RECORDS FOR THE TASK:
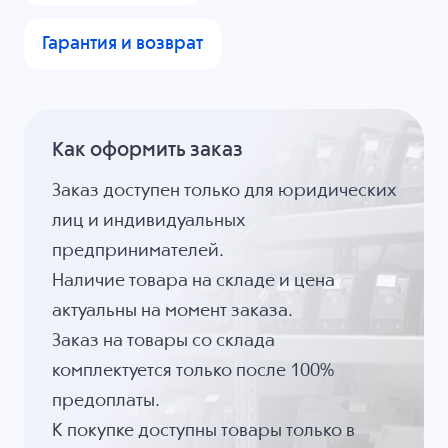
Гарантия и возврат
Как оформить заказ
Заказ доступен только для юридических
лиц и индивидуальных
предпринимателей.
Наличие товара на складе и цена
актуальны на момент заказа.
Заказ на товары со склада
комплектуется только после 100%
предоплаты.
К покупке доступны товары только в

TASK DIRECTIONS: Copy out the records exactly; the pictures stay behind.

ANSWER TO THIS TASK:
Гарантия и возврат
Как оформить заказ
Заказ доступен только для юридических
лиц и индивидуальных
предпринимателей.
Наличие товара на складе и цена
актуальны на момент заказа.
Заказ на товары со склада
комплектуется только после 100%
предоплаты.
К покупке доступны товары только в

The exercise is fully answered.